Exercise inputs -
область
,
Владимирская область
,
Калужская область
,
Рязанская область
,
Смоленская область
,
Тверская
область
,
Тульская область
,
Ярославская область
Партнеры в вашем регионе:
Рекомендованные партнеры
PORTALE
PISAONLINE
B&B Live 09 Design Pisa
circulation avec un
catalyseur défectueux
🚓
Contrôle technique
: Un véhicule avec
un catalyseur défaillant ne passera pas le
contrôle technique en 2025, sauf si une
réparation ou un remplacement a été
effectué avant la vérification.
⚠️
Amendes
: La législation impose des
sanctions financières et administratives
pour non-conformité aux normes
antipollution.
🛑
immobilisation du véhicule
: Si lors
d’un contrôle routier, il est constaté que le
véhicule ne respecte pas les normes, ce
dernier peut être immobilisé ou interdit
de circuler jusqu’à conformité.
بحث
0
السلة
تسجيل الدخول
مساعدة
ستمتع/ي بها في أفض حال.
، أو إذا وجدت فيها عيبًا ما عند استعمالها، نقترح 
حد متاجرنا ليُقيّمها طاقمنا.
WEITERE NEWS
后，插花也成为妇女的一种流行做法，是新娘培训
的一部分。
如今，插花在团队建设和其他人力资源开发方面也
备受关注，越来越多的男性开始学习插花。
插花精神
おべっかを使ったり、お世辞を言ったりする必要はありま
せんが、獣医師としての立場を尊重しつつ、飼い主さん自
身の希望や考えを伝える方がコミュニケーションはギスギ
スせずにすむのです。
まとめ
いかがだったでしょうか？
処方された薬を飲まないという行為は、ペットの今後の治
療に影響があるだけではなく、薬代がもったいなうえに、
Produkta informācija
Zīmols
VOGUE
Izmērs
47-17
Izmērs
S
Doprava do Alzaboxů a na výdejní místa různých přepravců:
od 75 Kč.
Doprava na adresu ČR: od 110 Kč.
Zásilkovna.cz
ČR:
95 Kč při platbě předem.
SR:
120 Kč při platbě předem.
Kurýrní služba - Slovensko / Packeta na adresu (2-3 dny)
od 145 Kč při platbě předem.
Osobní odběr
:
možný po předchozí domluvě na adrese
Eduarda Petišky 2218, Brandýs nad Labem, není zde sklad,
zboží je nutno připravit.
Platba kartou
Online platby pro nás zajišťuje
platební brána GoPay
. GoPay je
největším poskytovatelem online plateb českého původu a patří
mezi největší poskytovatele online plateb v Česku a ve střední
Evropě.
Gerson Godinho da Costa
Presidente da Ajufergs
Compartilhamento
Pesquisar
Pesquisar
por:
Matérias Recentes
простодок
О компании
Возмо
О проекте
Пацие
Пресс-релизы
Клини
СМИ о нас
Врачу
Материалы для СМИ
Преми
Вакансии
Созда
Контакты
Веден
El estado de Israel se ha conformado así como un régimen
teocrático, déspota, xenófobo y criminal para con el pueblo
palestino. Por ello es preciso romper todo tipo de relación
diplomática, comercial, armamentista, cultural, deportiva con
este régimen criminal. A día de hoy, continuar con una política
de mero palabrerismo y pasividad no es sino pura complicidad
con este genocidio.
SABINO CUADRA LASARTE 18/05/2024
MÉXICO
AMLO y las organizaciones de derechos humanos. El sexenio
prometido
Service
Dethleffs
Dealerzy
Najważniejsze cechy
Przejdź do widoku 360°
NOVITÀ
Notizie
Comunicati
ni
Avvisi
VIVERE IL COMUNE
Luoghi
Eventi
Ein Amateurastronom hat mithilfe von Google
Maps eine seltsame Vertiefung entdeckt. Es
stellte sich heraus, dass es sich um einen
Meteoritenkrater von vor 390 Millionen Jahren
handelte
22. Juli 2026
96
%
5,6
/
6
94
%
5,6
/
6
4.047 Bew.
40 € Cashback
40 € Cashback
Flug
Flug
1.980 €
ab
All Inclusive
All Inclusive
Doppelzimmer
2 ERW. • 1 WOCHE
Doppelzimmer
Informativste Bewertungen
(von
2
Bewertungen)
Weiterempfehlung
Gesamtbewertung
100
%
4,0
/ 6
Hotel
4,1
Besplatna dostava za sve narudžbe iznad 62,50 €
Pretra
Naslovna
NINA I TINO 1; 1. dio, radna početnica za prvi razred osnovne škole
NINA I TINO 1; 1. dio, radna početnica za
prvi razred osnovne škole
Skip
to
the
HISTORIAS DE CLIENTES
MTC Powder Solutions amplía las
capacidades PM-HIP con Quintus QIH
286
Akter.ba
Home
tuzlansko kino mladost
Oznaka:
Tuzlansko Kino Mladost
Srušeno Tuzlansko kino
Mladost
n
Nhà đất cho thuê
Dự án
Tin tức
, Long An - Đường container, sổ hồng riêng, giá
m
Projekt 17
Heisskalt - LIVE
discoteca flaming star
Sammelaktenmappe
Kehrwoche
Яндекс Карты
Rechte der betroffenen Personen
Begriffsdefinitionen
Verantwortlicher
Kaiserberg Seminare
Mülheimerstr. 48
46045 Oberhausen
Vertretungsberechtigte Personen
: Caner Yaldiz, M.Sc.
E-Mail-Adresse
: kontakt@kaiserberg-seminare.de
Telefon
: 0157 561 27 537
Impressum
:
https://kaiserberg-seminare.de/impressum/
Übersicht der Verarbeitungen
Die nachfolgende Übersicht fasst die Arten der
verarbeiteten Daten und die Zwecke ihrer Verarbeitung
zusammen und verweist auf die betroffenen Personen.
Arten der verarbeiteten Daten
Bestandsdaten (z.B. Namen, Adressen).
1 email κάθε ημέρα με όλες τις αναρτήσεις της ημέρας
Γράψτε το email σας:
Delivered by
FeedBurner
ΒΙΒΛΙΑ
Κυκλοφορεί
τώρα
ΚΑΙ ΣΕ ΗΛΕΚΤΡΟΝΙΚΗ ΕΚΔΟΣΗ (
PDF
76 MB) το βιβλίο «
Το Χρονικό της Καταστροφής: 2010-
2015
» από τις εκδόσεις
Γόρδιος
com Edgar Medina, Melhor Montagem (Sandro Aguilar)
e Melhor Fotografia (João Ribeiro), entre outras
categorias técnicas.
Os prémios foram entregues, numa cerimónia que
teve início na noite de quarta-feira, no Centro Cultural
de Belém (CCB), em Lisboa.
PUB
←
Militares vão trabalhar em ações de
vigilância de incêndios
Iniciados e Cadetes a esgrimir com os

Assignment - All of the material above should be printed exactly as it appears.

Exercise output -
область
,
Владимирская область
,
Калужская область
,
Рязанская область
,
Смоленская область
,
Тверская
область
,
Тульская область
,
Ярославская область
Партнеры в вашем регионе:
Рекомендованные партнеры
PORTALE
PISAONLINE
B&B Live 09 Design Pisa
circulation avec un
catalyseur défectueux
🚓
Contrôle technique
: Un véhicule avec
un catalyseur défaillant ne passera pas le
contrôle technique en 2025, sauf si une
réparation ou un remplacement a été
effectué avant la vérification.
⚠️
Amendes
: La législation impose des
sanctions financières et administratives
pour non-conformité aux normes
antipollution.
🛑
immobilisation du véhicule
: Si lors
d’un contrôle routier, il est constaté que le
véhicule ne respecte pas les normes, ce
dernier peut être immobilisé ou interdit
de circuler jusqu’à conformité.
بحث
0
السلة
تسجيل الدخول
مساعدة
ستمتع/ي بها في أفض حال.
، أو إذا وجدت فيها عيبًا ما عند استعمالها، نقترح 
حد متاجرنا ليُقيّمها طاقمنا.
WEITERE NEWS
后，插花也成为妇女的一种流行做法，是新娘培训
的一部分。
如今，插花在团队建设和其他人力资源开发方面也
备受关注，越来越多的男性开始学习插花。
插花精神
おべっかを使ったり、お世辞を言ったりする必要はありま
せんが、獣医師としての立場を尊重しつつ、飼い主さん自
身の希望や考えを伝える方がコミュニケーションはギスギ
スせずにすむのです。
まとめ
いかがだったでしょうか？
処方された薬を飲まないという行為は、ペットの今後の治
療に影響があるだけではなく、薬代がもったいなうえに、
Produkta informācija
Zīmols
VOGUE
Izmērs
47-17
Izmērs
S
Doprava do Alzaboxů a na výdejní místa různých přepravců:
od 75 Kč.
Doprava na adresu ČR: od 110 Kč.
Zásilkovna.cz
ČR:
95 Kč při platbě předem.
SR:
120 Kč při platbě předem.
Kurýrní služba - Slovensko / Packeta na adresu (2-3 dny)
od 145 Kč při platbě předem.
Osobní odběr
:
možný po předchozí domluvě na adrese
Eduarda Petišky 2218, Brandýs nad Labem, není zde sklad,
zboží je nutno připravit.
Platba kartou
Online platby pro nás zajišťuje
platební brána GoPay
. GoPay je
největším poskytovatelem online plateb českého původu a patří
mezi největší poskytovatele online plateb v Česku a ve střední
Evropě.
Gerson Godinho da Costa
Presidente da Ajufergs
Compartilhamento
Pesquisar
Pesquisar
por:
Matérias Recentes
простодок
О компании
Возмо
О проекте
Пацие
Пресс-релизы
Клини
СМИ о нас
Врачу
Материалы для СМИ
Преми
Вакансии
Созда
Контакты
Веден
El estado de Israel se ha conformado así como un régimen
teocrático, déspota, xenófobo y criminal para con el pueblo
palestino. Por ello es preciso romper todo tipo de relación
diplomática, comercial, armamentista, cultural, deportiva con
este régimen criminal. A día de hoy, continuar con una política
de mero palabrerismo y pasividad no es sino pura complicidad
con este genocidio.
SABINO CUADRA LASARTE 18/05/2024
MÉXICO
AMLO y las organizaciones de derechos humanos. El sexenio
prometido
Service
Dethleffs
Dealerzy
Najważniejsze cechy
Przejdź do widoku 360°
NOVITÀ
Notizie
Comunicati
ni
Avvisi
VIVERE IL COMUNE
Luoghi
Eventi
Ein Amateurastronom hat mithilfe von Google
Maps eine seltsame Vertiefung entdeckt. Es
stellte sich heraus, dass es sich um einen
Meteoritenkrater von vor 390 Millionen Jahren
handelte
22. Juli 2026
96
%
5,6
/
6
94
%
5,6
/
6
4.047 Bew.
40 € Cashback
40 € Cashback
Flug
Flug
1.980 €
ab
All Inclusive
All Inclusive
Doppelzimmer
2 ERW. • 1 WOCHE
Doppelzimmer
Informativste Bewertungen
(von
2
Bewertungen)
Weiterempfehlung
Gesamtbewertung
100
%
4,0
/ 6
Hotel
4,1
Besplatna dostava za sve narudžbe iznad 62,50 €
Pretra
Naslovna
NINA I TINO 1; 1. dio, radna početnica za prvi razred osnovne škole
NINA I TINO 1; 1. dio, radna početnica za
prvi razred osnovne škole
Skip
to
the
HISTORIAS DE CLIENTES
MTC Powder Solutions amplía las
capacidades PM-HIP con Quintus QIH
286
Akter.ba
Home
tuzlansko kino mladost
Oznaka:
Tuzlansko Kino Mladost
Srušeno Tuzlansko kino
Mladost
n
Nhà đất cho thuê
Dự án
Tin tức
, Long An - Đường container, sổ hồng riêng, giá
m
Projekt 17
Heisskalt - LIVE
discoteca flaming star
Sammelaktenmappe
Kehrwoche
Яндекс Карты
Rechte der betroffenen Personen
Begriffsdefinitionen
Verantwortlicher
Kaiserberg Seminare
Mülheimerstr. 48
46045 Oberhausen
Vertretungsberechtigte Personen
: Caner Yaldiz, M.Sc.
E-Mail-Adresse
: kontakt@kaiserberg-seminare.de
Telefon
: 0157 561 27 537
Impressum
:
https://kaiserberg-seminare.de/impressum/
Übersicht der Verarbeitungen
Die nachfolgende Übersicht fasst die Arten der
verarbeiteten Daten und die Zwecke ihrer Verarbeitung
zusammen und verweist auf die betroffenen Personen.
Arten der verarbeiteten Daten
Bestandsdaten (z.B. Namen, Adressen).
1 email κάθε ημέρα με όλες τις αναρτήσεις της ημέρας
Γράψτε το email σας:
Delivered by
FeedBurner
ΒΙΒΛΙΑ
Κυκλοφορεί
τώρα
ΚΑΙ ΣΕ ΗΛΕΚΤΡΟΝΙΚΗ ΕΚΔΟΣΗ (
PDF
76 MB) το βιβλίο «
Το Χρονικό της Καταστροφής: 2010-
2015
» από τις εκδόσεις
Γόρδιος
com Edgar Medina, Melhor Montagem (Sandro Aguilar)
e Melhor Fotografia (João Ribeiro), entre outras
categorias técnicas.
Os prémios foram entregues, numa cerimónia que
teve início na noite de quarta-feira, no Centro Cultural
de Belém (CCB), em Lisboa.
PUB
←
Militares vão trabalhar em ações de
vigilância de incêndios
Iniciados e Cadetes a esgrimir com os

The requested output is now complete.